We take it for granted these days that a police force is present in nearly every community in Canada. For many years in the west, law and order came from constables who passed through the area on their patrols every few weeks. Over time, communities received their own detachments.
Sometimes those detachments were just one or two officers.
That was the case for Fort Nelson, British Columbia.
The Fort Nelson Police Department was established by Corporal Barber in Jan. 15, 1927. Barber was accompanied by Constable Gunnell. The two men left Fort St. John on Sept. 15, 1926, administering law and order along the trail for the three months of traveling to their new destination.
In the spring of 1927, Barber’s wife joined him and remained in the community for only a few months. She and Barber, along with Gunnell, were relieved by John Seymour Clark in Oct. 1928.
At the time, Clark was stationed at Hudson Hope when he found out he was to take over in Fort Nelson. Clark left Hudson Hope with his wife by boat on Sept. 23, 1928. They travelled to Fort St. John and once in the community, travelled to Fort Nelson by horse pack train. It took 18 days of rain, snow and even a shortage of food for horses, before they arrived.
Clark was not someone who shied away from something difficult or dangerous.
Two months before he turned 16, Clark chose to leave his home in 1914 to join the British Grenadier Guards in London. He was accepted and served throughout the First World War. Coming to Canada after the war, he joined up with the RCMP for eight years and served in the Northwest Territories, Alberta and British Columbia. In the north he became noted for his ability to handle dogs teams.
Unlike the previous two constables, Clark remained in Fort Nelson for the next ten years. He not only served as a policeman. He was the game warden and kept track of births and deaths, issued rations and took part in official functions in the community. He travelled through the area by horse and boat in the summer, and by snowshoe and dog sled in the winter.
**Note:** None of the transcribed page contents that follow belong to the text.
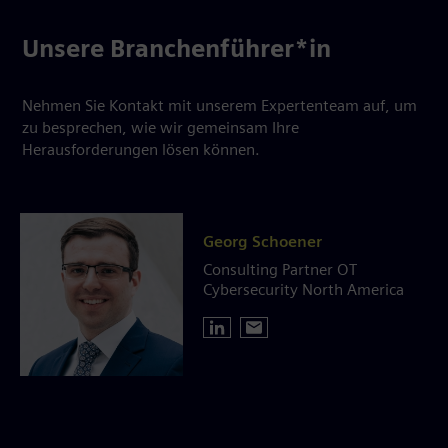
Unsere Branchenführer*in
Nehmen Sie Kontakt mit unserem Expertenteam auf, um
zu besprechen, wie wir gemeinsam Ihre
Herausforderungen lösen können.
Georg Schoener
Consulting Partner OT
Cybersecurity North America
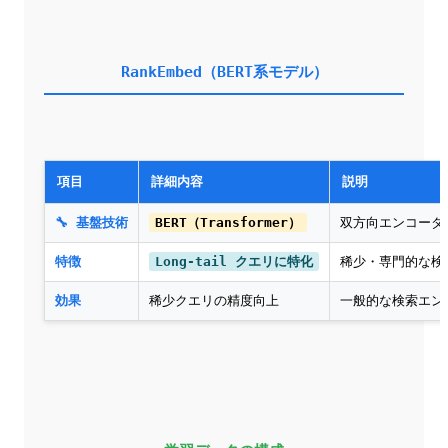
RankEmbed（BERT系モデル）
項目
詳細内容
説明
🔧 基盤技術
BERT（Transformer）
双方向エンコーダ
特徴
Long-tail クエリに特化
稀少・専門的な検
効果
稀少クエリの精度向上
一般的な検索エン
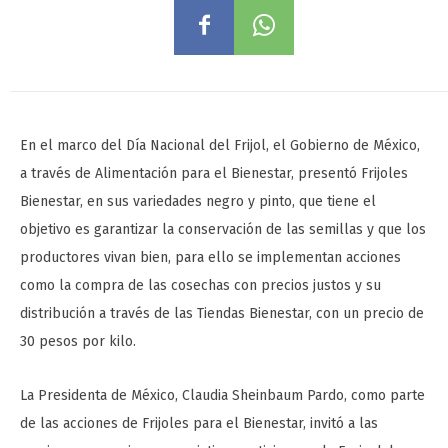
En el marco del Día Nacional del Frijol, el Gobierno de México,
a través de Alimentación para el Bienestar, presentó Frijoles
Bienestar, en sus variedades negro y pinto, que tiene el
objetivo es garantizar la conservación de las semillas y que los
productores vivan bien, para ello se implementan acciones
como la compra de las cosechas con precios justos y su
distribución a través de las Tiendas Bienestar, con un precio de
30 pesos por kilo.
La Presidenta de México, Claudia Sheinbaum Pardo, como parte
de las acciones de Frijoles para el Bienestar, invitó a las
Clark was remembered by those in the community as an extremely brave and honorable man.
After his time with the RCMP, he joined up with the B.C. Provincial Police and had his first posting at Hudson Hope in the spring of 1928. In that summer, his future wife Genevieve came to the community and they were married. Soon after, they left for Fort Nelson.
In the community, he and his wife had three children with Genevieve travelling hundreds of kilometres to the hospital to give birth. Prior to her first son, John, she travelled 1,100 miles by river to reach Edmonton. For the birth of her daughter, she spent three weeks on the trail by dog sled, then rode a train for 500 miles to Edmonton.
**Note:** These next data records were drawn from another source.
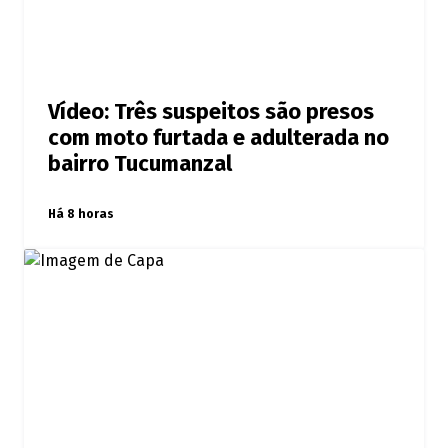
Vídeo: Três suspeitos são presos
com moto furtada e adulterada no
bairro Tucumanzal
Há 8 horas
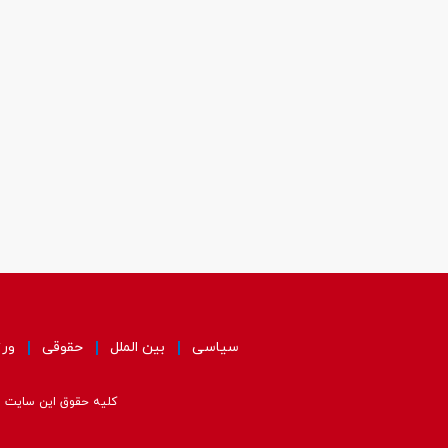
سیاسی
بین الملل
حقوقی
ور
کلیه حقوق این سایت مت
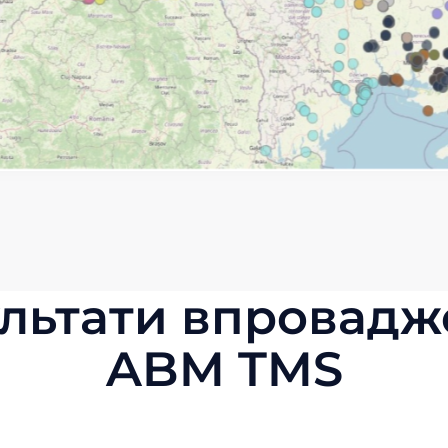
льтати впровад
ABM TMS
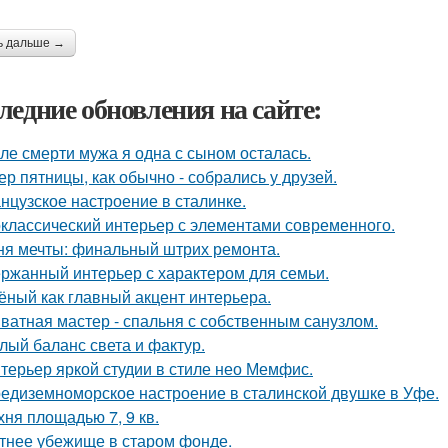
ь дальше →
ледние обновления на сайте:
ле смерти мужа я одна с сыном осталась.
ер пятницы, как обычно - собрались у друзей.
нцузское настроение в сталинке.
классический интерьер с элементами современного.
ня мечты: финальный штрих ремонта.
ржанный интерьер с характером для семьи.
ёный как главный акцент интерьера.
ватная мастер - спальня с собственным санузлом.
лый баланс света и фактур.
терьер яркой студии в стиле нео Мемфис.
едиземноморское настроение в сталинской двушке в Уфе.
хня площадью 7, 9 кв.
тнее убежище в старом фонде.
As Walter Taylor said in 1934,
“Clark was one of the finest men I ever met, him and [Constable] Baptiste too. He was policeman, game warden, magistrate, judge…acted as his own judge, and fair. He was a fine man. He made a big trip and rounded up all those Alberta trappers that were trapping in B.C. and told them they would have to live in B.C. to trap in B.C. Not fair to us, they weren’t paying B.C. licences.”
For much of his time in the community, Clark was accompanied by Baptiste Villeneuve, who went on to spend 30 years in Fort Nelson, serving the community. The two became very close, as Genevieve related,
“The second winter he had Baptiste Villeneuve as his interpreter and special game warden. Baptiste was only 15 at the time and would stay on with the game department until his retirement. Baptiste was a great lad, and he lived with us for nine years, just like our own son.”
Just one story, of a man who gave his all to serve his community.